Pakuwon – Badan Permusyawaratan Desa (BPD) Pakuwon mengadakan Musyawarah Desa (Musdes) terkait Perubahan Anggaran Pendapatan dan Belanja Desa (APBDes) Tahun Anggaran 2025. Kegiatan ini dilaksanakan di Aula Desa Pakuwon pada Hari Jumat, 15 Agustus 2025, dihadiri oleh Pemerintah Desa, perangkat desa, Kader Posyandu, LPM, kader PKK, karang taruna, serta perwakilan lembaga desa lainnya.
Ketua BPD Desa Pakuwon, Bapak Ade Alamsyah, dalam sambutannya menyampaikan bahwa Musdes ini merupakan amanat peraturan perundang-undangan sebagai wadah partisipasi masyarakat dalam proses pengambilan keputusan, khususnya terkait penyesuaian rencana penggunaan anggaran desa.
Perubahan APBDes dilakukan untuk menyesuaikan program kerja dengan kondisi dan kebutuhan aktual di lapangan. Beberapa faktor yang melatarbelakangi perubahan tersebut antara lain adanya prioritas pembangunan baru, penyesuaian anggaran kegiatan, serta tindak lanjut dari kebijakan pemerintah yang mempengaruhi pembiayaan desa.

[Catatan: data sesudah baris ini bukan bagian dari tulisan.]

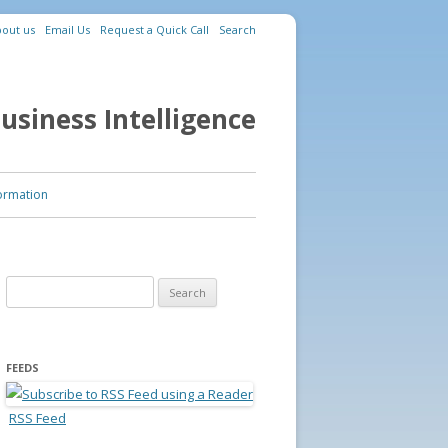
out us
Email Us
Request a Quick Call
Search
usiness Intelligence
ormation
Search for:
FEEDS
RSS Feed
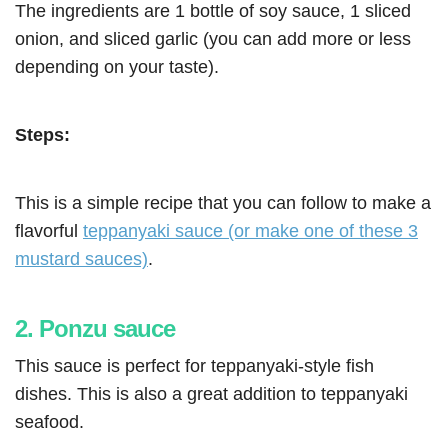
The ingredients are 1 bottle of soy sauce, 1 sliced
onion, and sliced garlic (you can add more or less
depending on your taste).
Steps:
This is a simple recipe that you can follow to make a
flavorful
teppanyaki sauce (or make one of these 3
mustard sauces)
.
2. Ponzu sauce
This sauce is perfect for teppanyaki-style fish
dishes. This is also a great addition to teppanyaki
seafood.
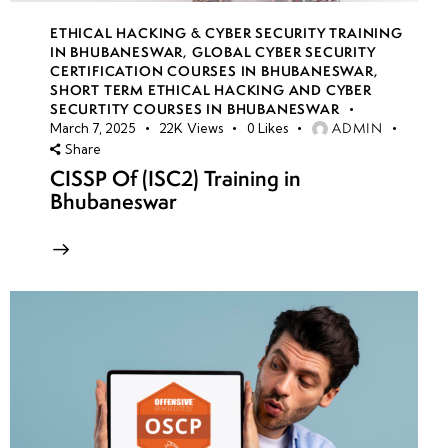
ETHICAL HACKING & CYBER SECURITY TRAINING
IN BHUBANESWAR
,
GLOBAL CYBER SECURITY
CERTIFICATION COURSES IN BHUBANESWAR
,
SHORT TERM ETHICAL HACKING AND CYBER
SECURTITY COURSES IN BHUBANESWAR
ADMIN
March 7, 2025
22K
Views
0
Likes
Share
CISSP Of (ISC2) Training in
Bhubaneswar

Kepala Desa Pakuwon, Bapak Babang Nurjaman, menegaskan bahwa proses perubahan APBDes ini tetap mengedepankan prinsip transparansi, akuntabilitas, dan partisipatif. “Kami ingin seluruh masyarakat mengetahui dan memahami bahwa setiap rupiah yang dikelola desa harus memberikan manfaat nyata bagi warga,” ujarnya.

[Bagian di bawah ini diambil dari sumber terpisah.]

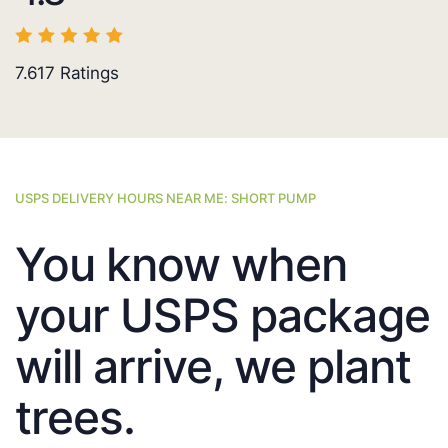
7.617
Ratings
USPS DELIVERY HOURS NEAR ME: SHORT PUMP
You know when
your USPS package
will arrive, we plant
trees.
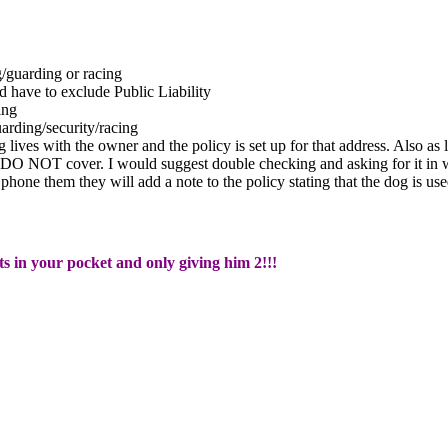
guarding or racing
have to exclude Public Liability
ing
ding/security/racing
g lives with the owner and the policy is set up for that address. Also a
 DO NOT cover. I would suggest double checking and asking for it in w
n phone them they will add a note to the policy stating that the dog is
ts in your pocket and only giving him 2!!!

Musyawarah berlangsung secara terbuka, dengan kesempatan bagi peserta untuk memberikan masukan dan usulan. Hasil Musdes ini akan menjadi dasar penetapan Perubahan APBDes 2025 melalui peraturan desa.
Dasar Hukum Perubahan APBDes Tahun Anggaran 2025:
Keputusan Bupati Garut Nomor 100.3.3.2/KEP.338-DPMD/2025 tentang Perubahan atas Keputusan Bupati Garut Nomor 100.3.3.2/KEP.19-DPMD/2025 tentang Besaran Alokasi Dana Desa Tahun Anggaran 2025; dan
Keputusan Gubernur Jawa Barat Nomor 900/Kep.343-DPM-DESA/2025 tentang Petunjuk Teknis Bantuan Keuangan Kepada Desa Untuk Kegiatan Pembinaan Penyelenggaraan Pemerintah Desa Tahun Anggaran 2025.